Très critiqués par la presse internationale et de surcroît par leurs homologues des quatre coins du monde, les états-majors américains disposent néanmoins de la plus grande capacité à tirer leçons pratiques des erreurs commises en situation réelle – lors des conflits plus ou moins irréguliers du Vietnam, de Somalie, d'Afghanistan et d'Irak – et à se remettre rapidement en question. D'où le fameux paradigme des COIN (counter-insurgency) habilement étudié par les blogs Guérillas et En Vérité.

En conservant Robert M. Gates, ancien ministre de la défense sous le second mandat Bush Jr, l'administration Obama préfère une plus sage continuité à une rupture stratégique. Dans un brillant discours prononcé à la National Defense University à l'automne 2008, le chef du Pentagone s'inscrit d'emblée dans la lignée de Petraeus : « Pour atteindre ses objectifs, la capacité américaine à défoncer la porte doit être ensuite compensée par sa capacité à nettoyer le désordre et à reconstruire la maison ».

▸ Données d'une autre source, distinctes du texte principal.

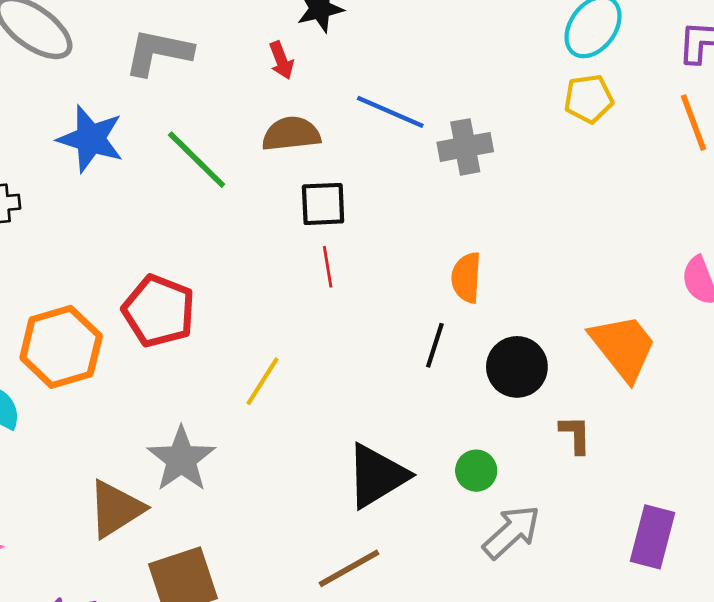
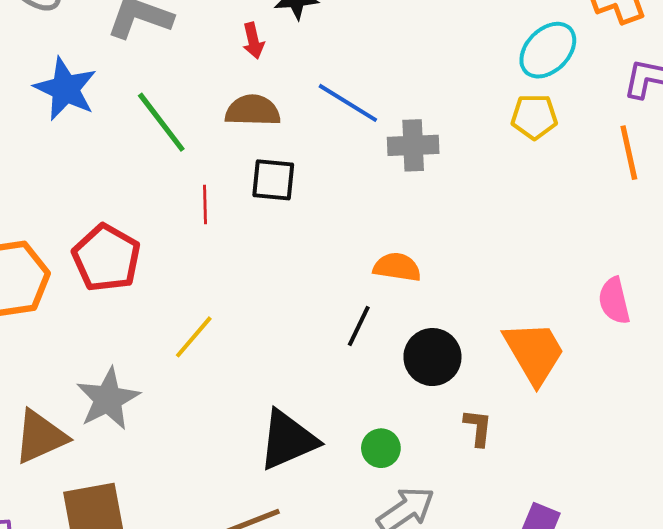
red line: (328, 267) -> (205, 204), moved
orange semicircle: (466, 278) -> (397, 267), turned 87

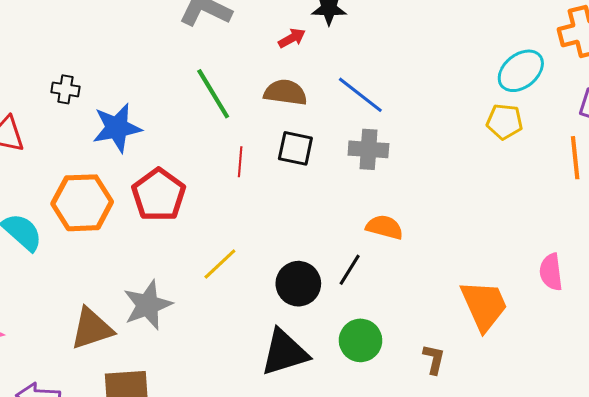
red arrow: (253, 41) -> (292, 38), turned -112
blue star: (65, 89) -> (117, 128), moved, turned 30
gray cross: (413, 145) -> (368, 149), moved
black circle: (432, 357) -> (298, 284), moved
green circle: (381, 448) -> (361, 340), moved, size x1.4

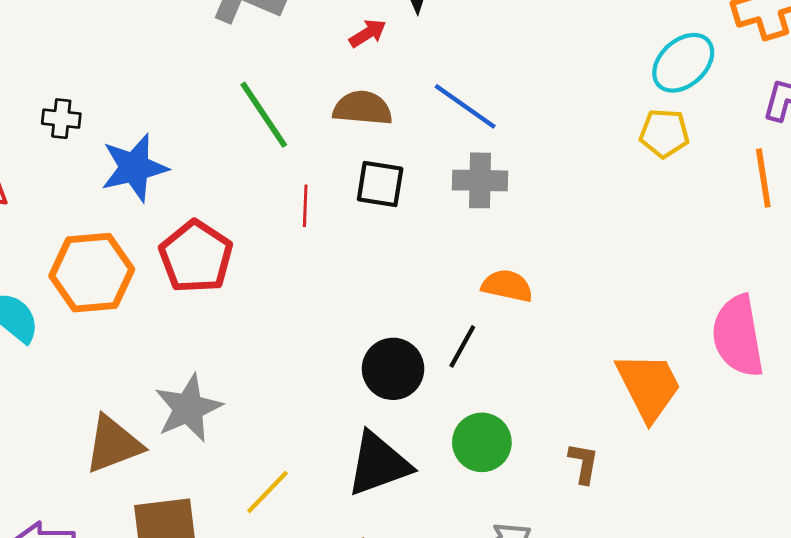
yellow line: (220, 264) -> (267, 492), moved
pink semicircle: (551, 272) -> (738, 336), size x1.6

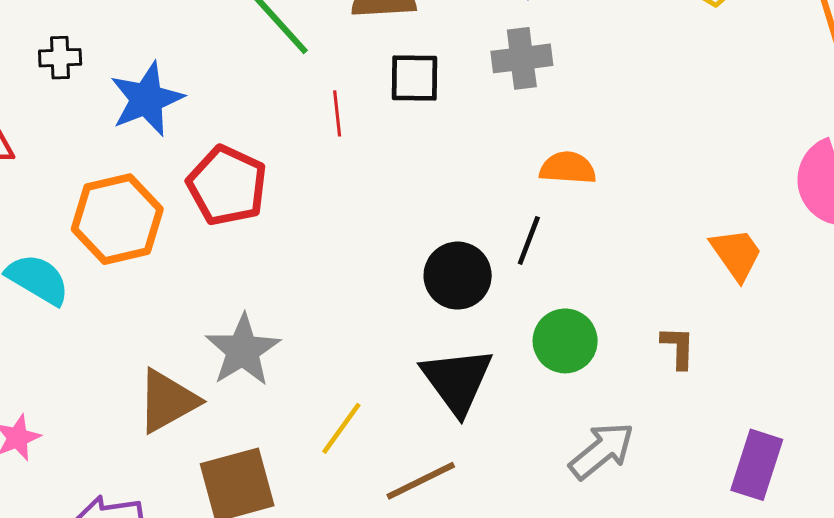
orange trapezoid: (649, 386) -> (736, 254), size x0.7
black triangle: (379, 464) -> (457, 381), turned -38

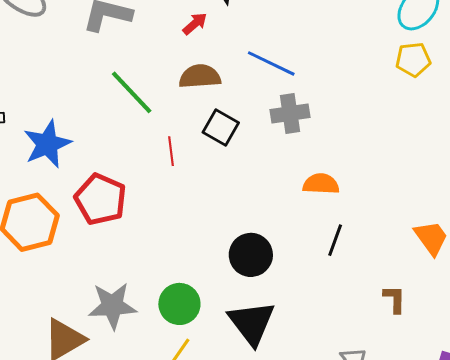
black square: (414, 78) -> (221, 127), turned 30
black line: (529, 240) -> (335, 240), moved
green circle: (565, 341) -> (179, 304), moved
gray star: (243, 350) -> (112, 306), turned 30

Au-delà du fantassin, le soldat de demain sera-t-il à la fois policier, diplomate, humanitaire et gestionnaire ?

En savoir plus :

  1. The Guardian : Profile of General Petraeus

  2. Le Monde Diplomatique : Manuel du parfait soldat


2 commentaires:

arnaudh a dit…

Très bon billet. Pour ma part j'ai plus l'impression que l'armée américaine renoue avec ses tendances des années 40-50 (Eisenhower, Marshall, Brady, MacArthur), celle d'une gestion équilibrée entre les dynamiques militaires, économiques et politiques, qui succède aux actions stratégiques de la Guerre Froide et l'utopie de la guerre propre des années 80-90, faisant suite à la prise de l'ambassade de Téhéran et aux attaques au Liban. De fait, les attaques sur les ambassades américaines au Kenya et en Tanzanie auront été le début de ce changement.